Between 1971 and 1980, gold prices were up nearly 20 times. This was the period marked by global geopolitical unrest. There was the breakdown of the gold standard in 1971, followed by the Arab Oil Embargo in 1973, the Israel War, Russia’s invasion of Afghanistan and the Iran-Iraq war. This political unrest resulted in investors preferring the safety of gold over financial instruments. Political unrest has been one of the key drivers of gold prices.

Between 1980 and 1999 when the US and other world economies got back into the growth path, the gold lost over 60% and actually bottomed out around 1999. The second trigger has been that gold has normally moved inversely with solid GDP growth.
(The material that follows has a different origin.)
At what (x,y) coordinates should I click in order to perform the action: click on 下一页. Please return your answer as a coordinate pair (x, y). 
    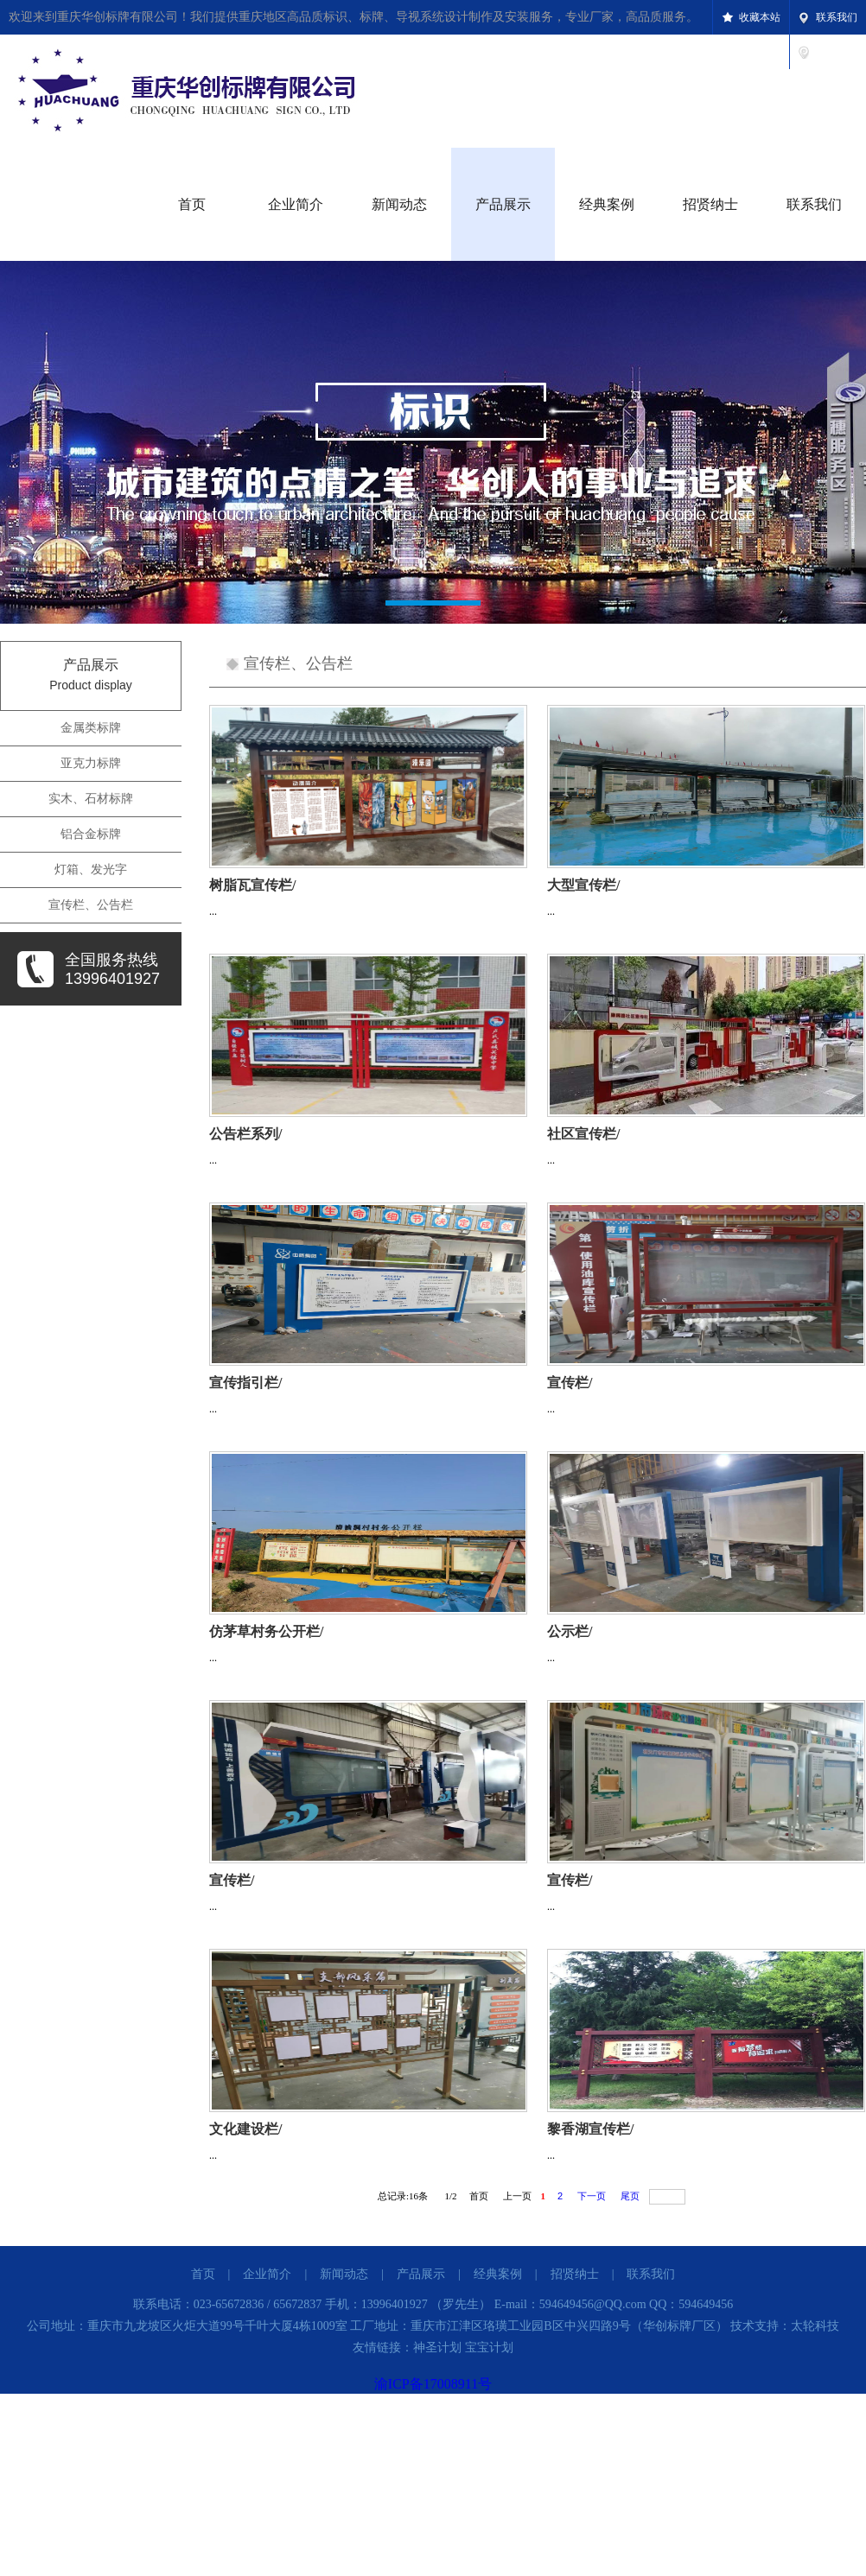     Looking at the image, I should click on (591, 2196).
Between 1999 and 2007, the gold prices nearly doubled and that can be largely explained by a distinct slowdown in the US economy. Markets were getting jittery as the worries over the sub-prime crisis were beginning to build up. However, emerging markets were still outperforming and hence the rise in gold price was largely subdued.

The period from 2007 to 2011 marked a 3-fold rise in the price of gold as the Lehman crisis raised serious questions about financial investments and investors started aggressively stocking up on gold as a safe-haven option. Most central banks also started issuing currency aggressively leading to debasing of currency values. That is a typical situation when gold emerges as an alternate currency.
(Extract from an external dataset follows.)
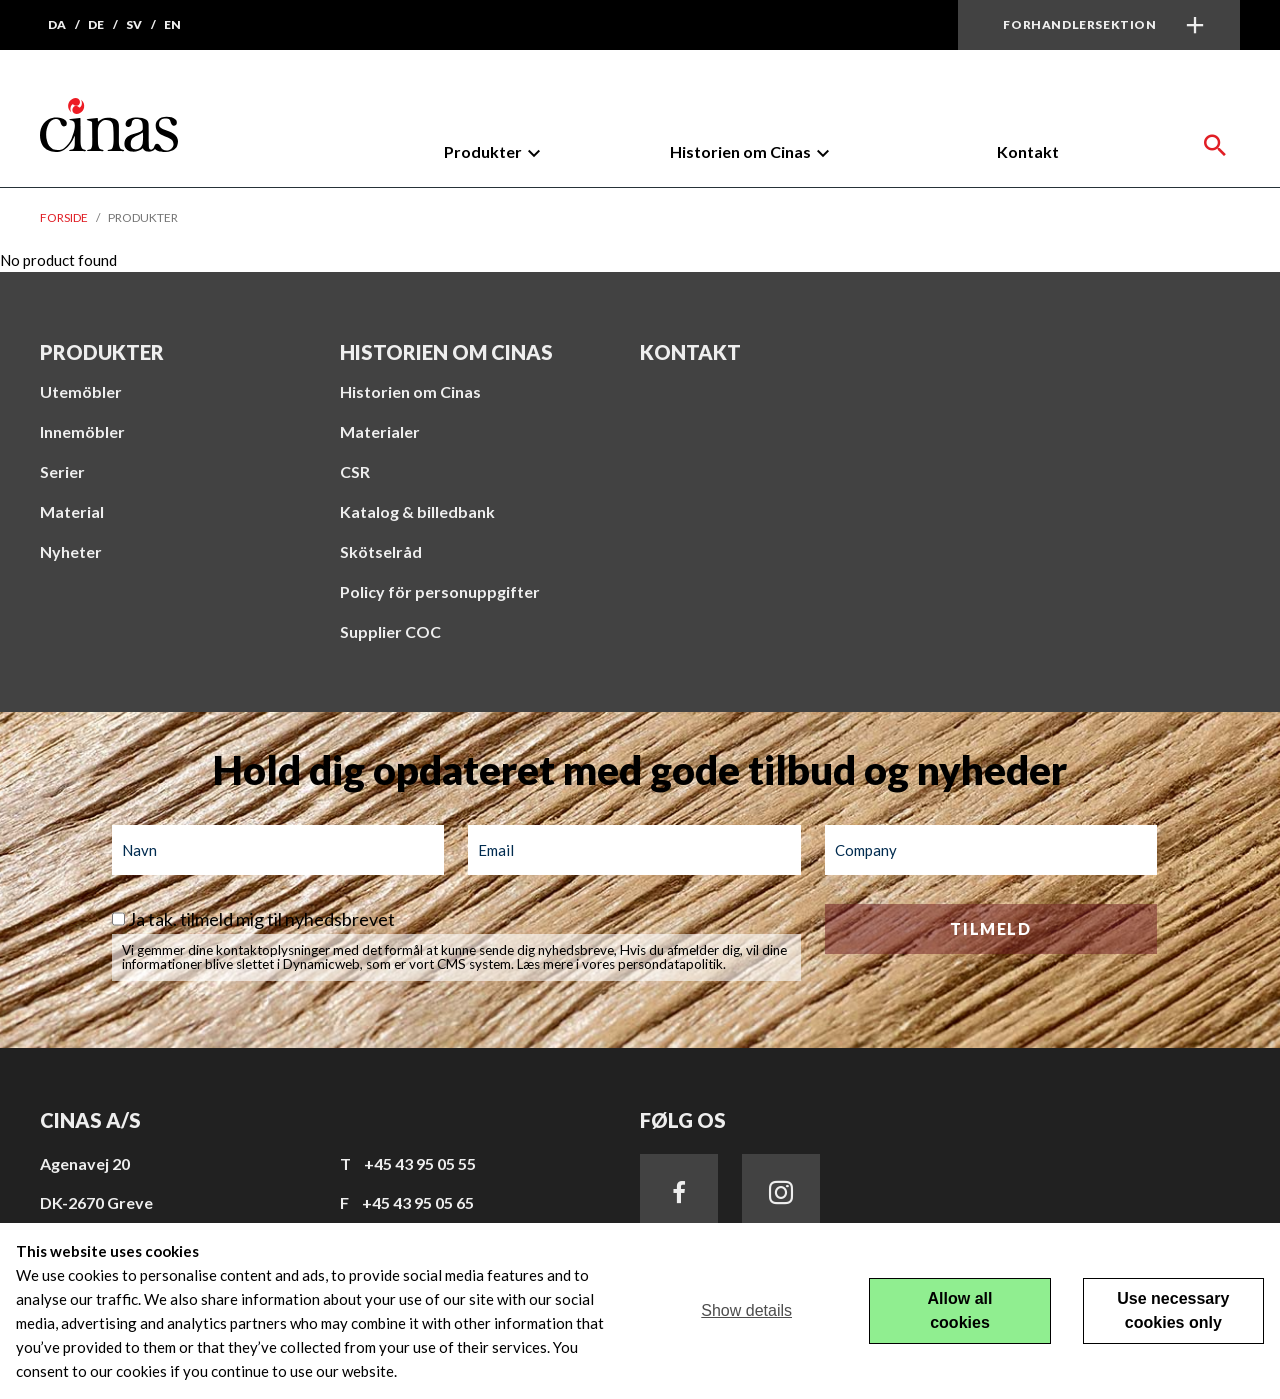  Describe the element at coordinates (172, 24) in the screenshot. I see `en` at that location.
Post 2011, growth has gradually returned to the US and other economies. During this period the price of gold has again lost nearly 40%. A lot will now depend on how Donald Trump’s policies will pan out. If his focus is on tax cuts and infrastructure spending, then we may again see gold prices slipping.

China and India are the two major sources of gold demand, especially in terms of jewellery demand. While they do not create volatility in gold prices, 2016 saw gold prices depressed largely because Indian gold demand was at its lowest as per the World Gold Council.